To assist theaters in making the leap, studios are helping to pay for the equipment through so-called virtual print fees. In lieu of making and delivering 35-millimeter film prints — which cost about $1,000 each versus $100 to $200 for a digital print — studios are putting aside the money they save to help theaters buy the equipment they need to convert to digital projection systems.

But that financing is winding down. Under agreements with studios, exhibitors can qualify for the funding only if they install their digital equipment by the end of next year. Film prints — the reels that are threaded through projectors — could become unavailable as early as 2013, according to the National Assn. of Theatre Owners.

With digital distribution, a hard-drive copy of a movie is shipped to the theater, where it is inserted into a server that operates the projection system. In some cases, movies are also transmitted digitally via satellite.

John Fithian, the theater owner group's president, recently issued a dire warning at the industry's annual convention in Las Vegas.

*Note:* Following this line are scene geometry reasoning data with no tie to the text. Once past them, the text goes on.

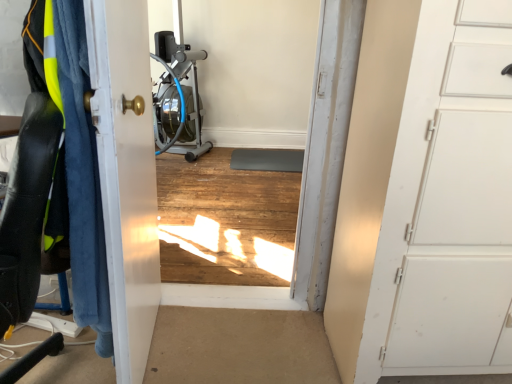 Question: From the image's perspective, relative to matte black swivel chair at left, is white glossy door at left, arranged as the second door when viewed from the right, above or below?

Choices:
 (A) above
 (B) below

Answer: (A)

Question: Considering the relative positions of white glossy door at left, which appears as the 1th door when viewed from the left, and matte black swivel chair at left in the image provided, is white glossy door at left, which appears as the 1th door when viewed from the left, to the left or to the right of matte black swivel chair at left?

Choices:
 (A) left
 (B) right

Answer: (B)

Question: Based on their relative distances, which object is farther from the matte black swivel chair at left?

Choices:
 (A) white matte door at right, which is counted as the second door, starting from the left
 (B) metallic silver rowing machine at center
 (C) blue fuzzy blanket at left
 (D) white glossy door at left, arranged as the second door when viewed from the right

Answer: (B)

Question: Which of these objects is positioned closest to the white glossy door at left, arranged as the second door when viewed from the right?

Choices:
 (A) metallic silver rowing machine at center
 (B) white matte door at right, the 1th door from the right
 (C) matte black swivel chair at left
 (D) blue fuzzy blanket at left

Answer: (D) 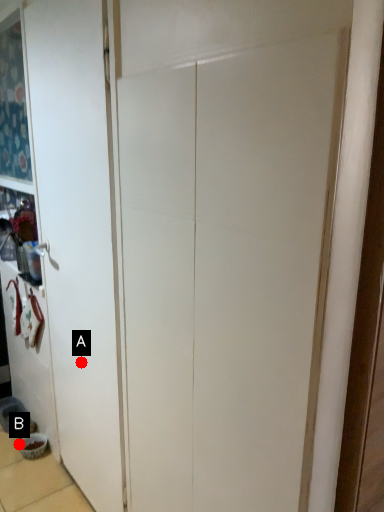 Question: Two points are circled on the image, labeled by A and B beside each circle. Which point appears farthest from the camera in this image?

Choices:
 (A) A is further
 (B) B is further

Answer: (B) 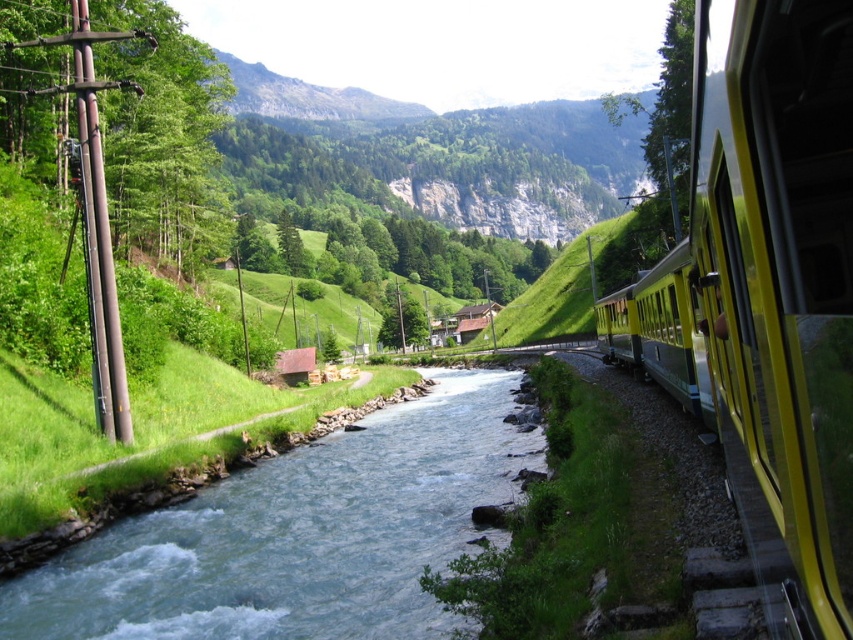 You are a photographer planning to capture the yellow polished metal train at right and the blue smooth water at center in a single shot. Considering their heights, which object should you position closer to the camera to ensure both are fully visible in the frame?

The yellow polished metal train at right is taller than the blue smooth water at center. To ensure both are fully visible, position the yellow polished metal train at right closer to the camera so its height doesn

You are a photographer planning to capture a wide shot of the yellow polished metal train at right and the blue smooth water at center. Based on their sizes, which object should you focus on to ensure both fit in the frame without cropping?

The yellow polished metal train at right is wider than the blue smooth water at center. To ensure both fit in the frame without cropping, focus on the wider object, the yellow polished metal train at right, and position it centrally while allowing space for the narrower blue smooth water at center.

You are a photographer planning to capture the yellow polished metal train at right and the blue smooth water at center in a single frame. Based on their positions, which object should you focus on first to ensure both are in the frame without moving the camera?

The yellow polished metal metal train at right is positioned on the right side of blue smooth water at center. To include both in the frame without moving the camera, focus on the blue smooth water at center first, as it is centrally located and the train is to its right. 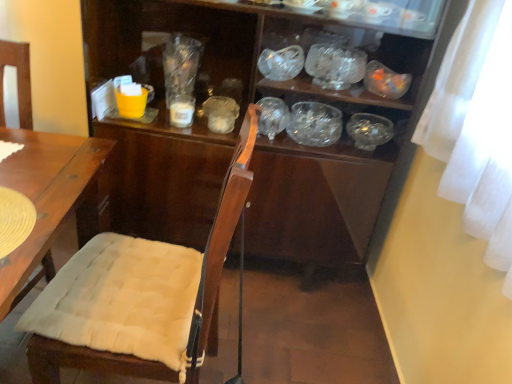 Question: Does white glossy cup at center, the 3th tableware when ordered from right to left, come in front of transparent glass bowl at center, positioned as the 2th glass bowl in top-to-bottom order?

Choices:
 (A) no
 (B) yes

Answer: (A)

Question: Does white glossy cup at center, the 2th tableware positioned from the left, have a lesser height compared to transparent glass bowl at center, which ranks as the first glass bowl in bottom-to-top order?

Choices:
 (A) no
 (B) yes

Answer: (B)

Question: From the image's perspective, is white glossy cup at center, the 2th tableware positioned from the left, beneath transparent glass bowl at center, which ranks as the first glass bowl in bottom-to-top order?

Choices:
 (A) no
 (B) yes

Answer: (A)

Question: Is white glossy cup at center, the 2th tableware positioned from the left, at the right side of transparent glass bowl at center, which ranks as the first glass bowl in bottom-to-top order?

Choices:
 (A) no
 (B) yes

Answer: (A)

Question: From a real-world perspective, does white glossy cup at center, the 3th tableware when ordered from right to left, stand above transparent glass bowl at center, which ranks as the first glass bowl in bottom-to-top order?

Choices:
 (A) no
 (B) yes

Answer: (A)

Question: From a real-world perspective, is white glossy cup at center, the 2th tableware positioned from the left, positioned under transparent glass bowl at center, which ranks as the first glass bowl in bottom-to-top order, based on gravity?

Choices:
 (A) yes
 (B) no

Answer: (A)

Question: Can we say transparent glass bowl at upper center, the 1th glass bowl in the top-to-bottom sequence, lies outside matte yellow cup at upper left, the fourth tableware from the right?

Choices:
 (A) no
 (B) yes

Answer: (B)

Question: Can you confirm if transparent glass bowl at upper center, the 1th glass bowl in the top-to-bottom sequence, is positioned to the right of matte yellow cup at upper left, the fourth tableware from the right?

Choices:
 (A) no
 (B) yes

Answer: (B)

Question: Is transparent glass bowl at upper center, the 1th glass bowl in the top-to-bottom sequence, positioned in front of matte yellow cup at upper left, which is the first tableware from left to right?

Choices:
 (A) no
 (B) yes

Answer: (B)

Question: Is matte yellow cup at upper left, which is the first tableware from left to right, at the back of transparent glass bowl at upper center, positioned as the 2th glass bowl in bottom-to-top order?

Choices:
 (A) no
 (B) yes

Answer: (A)

Question: From a real-world perspective, is transparent glass bowl at upper center, positioned as the 2th glass bowl in bottom-to-top order, positioned over matte yellow cup at upper left, which is the first tableware from left to right, based on gravity?

Choices:
 (A) yes
 (B) no

Answer: (A)

Question: Is transparent glass bowl at upper center, positioned as the 2th glass bowl in bottom-to-top order, aimed at matte yellow cup at upper left, the fourth tableware from the right?

Choices:
 (A) yes
 (B) no

Answer: (B)

Question: Is transparent glass bowl at center, which ranks as the first glass bowl in bottom-to-top order, not near transparent glass bowl at center, the 4th tableware from the left?

Choices:
 (A) yes
 (B) no

Answer: (B) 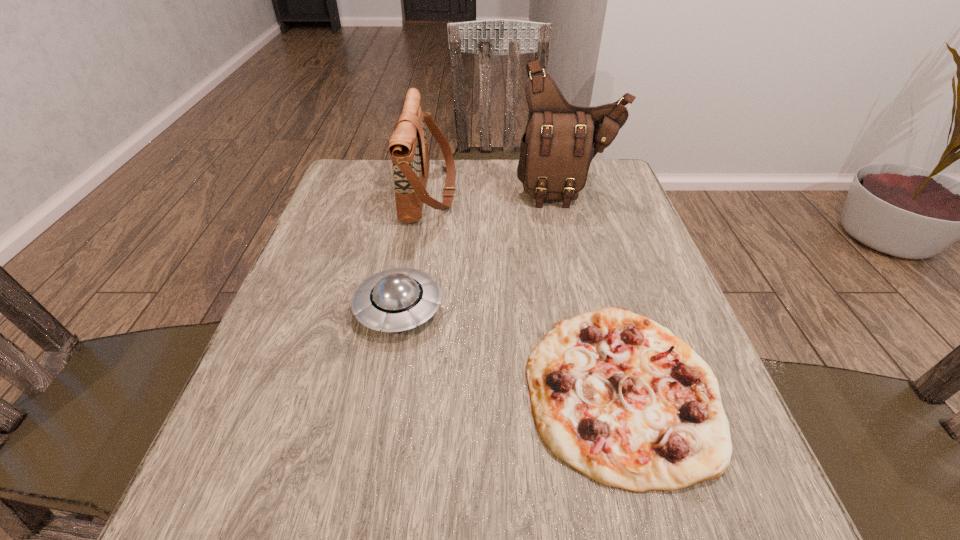 This screenshot has height=540, width=960. Identify the location of object that is at the near edge. (618, 397).

Locate an element on the screen. The image size is (960, 540). object that is at the left edge is located at coordinates (394, 300).

Where is `shoulder bag present at the right edge`? Image resolution: width=960 pixels, height=540 pixels. shoulder bag present at the right edge is located at coordinates (560, 140).

Find the location of a particular element. This screenshot has height=540, width=960. pizza at the right edge is located at coordinates (618, 397).

The width and height of the screenshot is (960, 540). In order to click on object that is at the far right corner in this screenshot , I will do `click(560, 140)`.

Locate an element on the screen. Image resolution: width=960 pixels, height=540 pixels. object located at the near right corner is located at coordinates [618, 397].

You are a GUI agent. You are given a task and a screenshot of the screen. Output one action in this format:
    pyautogui.click(x=<x>, y=<y>)
    Task: Click on the free space at the far edge of the desktop
    The width and height of the screenshot is (960, 540).
    Given the screenshot: What is the action you would take?
    pyautogui.click(x=483, y=172)

Locate an element on the screen. Image resolution: width=960 pixels, height=540 pixels. blank area at the near edge is located at coordinates (347, 481).

Identify the location of vacant area at the left edge. (351, 325).

In the image, there is a desktop. Where is `free space at the right edge`? free space at the right edge is located at coordinates (601, 239). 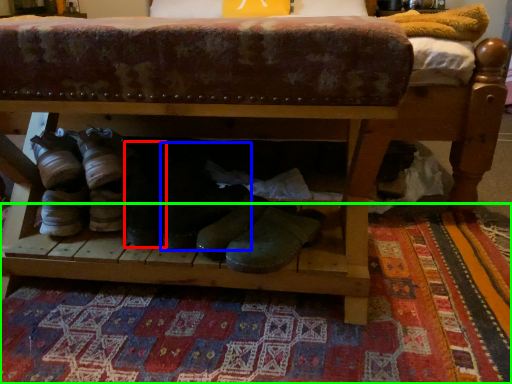 Question: Which object is positioned closest to footwear (highlighted by a red box)? Select from footwear (highlighted by a blue box) and mat (highlighted by a green box).

Choices:
 (A) footwear
 (B) mat

Answer: (A) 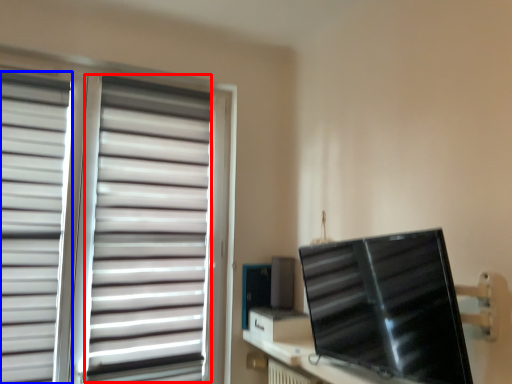 Question: Which object appears closest to the camera in this image, curtain (highlighted by a red box) or curtain (highlighted by a blue box)?

Choices:
 (A) curtain
 (B) curtain

Answer: (B) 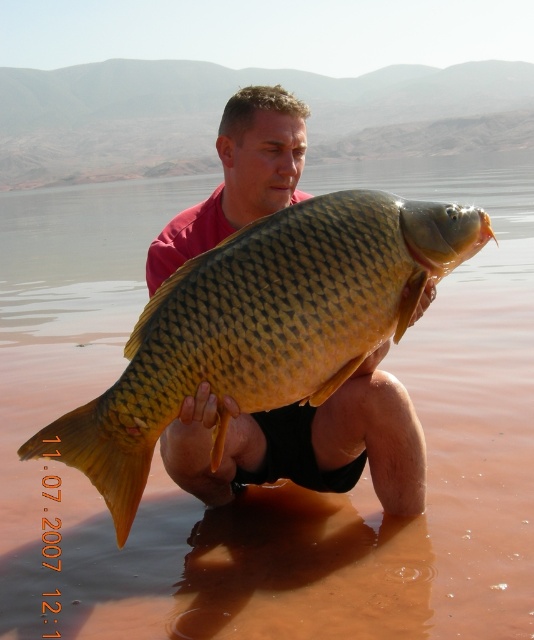 You are a photographer trying to capture the golden scaly fish at center and the matte yellow fish at center in a single shot. Which fish should you focus on first if you want to ensure both are in focus?

The golden scaly fish at center is located above the matte yellow fish at center, so you should focus on the matte yellow fish at center first since it is closer to the camera.

You are a photographer trying to capture the golden scaly fish at center and the matte yellow fish at center in a single frame. Since both are at the center, which one is positioned to the left?

The golden scaly fish at center is to the left of the matte yellow fish at center.

You are standing at the origin point in the image. You want to move towards the point labeled point (451, 250). Will you pass by the point labeled point (365, 417) on your way?

Yes, because point (451, 250) is in front of point (365, 417), so moving towards the first point would require passing the second point.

"Simply put, if you don't make the decision to get on the digital train soon, you will be making the decision to get out of the business," Fithian told attendees. "That would be tragic because digital cinema and 3-D have so much to offer."

Overseas, theater operators also are rapidly converting to digital, although studios are expected to continue shipping film prints to some smaller countries for the foreseeable future.

Nearly half of all 39,000 screens in the U.S. are digital, up from just a few thousand in 2007. By year's end, about 23,000 digital screens will have been installed, mostly from expansion by the three largest theater chains: AMC Entertainment Inc., Regal Entertainment Group and Cinemark Holdings Inc. A consortium representing the circuits raised nearly $900 million to finance the rollout.

Despite the rapid expansion, Fithian is nonetheless concerned that several hundred smaller exhibitors — those with 10 or fewer screens — have held off installing digital equipment.

"We've been telling exhibitors for four years that this is coming," Fithian said in an interview. "We don't want people to be left behind."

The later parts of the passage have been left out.